◆ Page-level text extractions

--------------------

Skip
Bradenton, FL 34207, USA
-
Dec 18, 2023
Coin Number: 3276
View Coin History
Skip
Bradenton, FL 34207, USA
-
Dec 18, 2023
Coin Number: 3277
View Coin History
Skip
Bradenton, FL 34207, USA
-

--------------------

◆ REQUIRED ACTION
Repeat each record verbatim.

◆ RESPONSE BOX
Skip
Bradenton, FL 34207, USA
-
Dec 18, 2023
Coin Number: 3276
View Coin History
Skip
Bradenton, FL 34207, USA
-
Dec 18, 2023
Coin Number: 3277
View Coin History
Skip
Bradenton, FL 34207, USA
-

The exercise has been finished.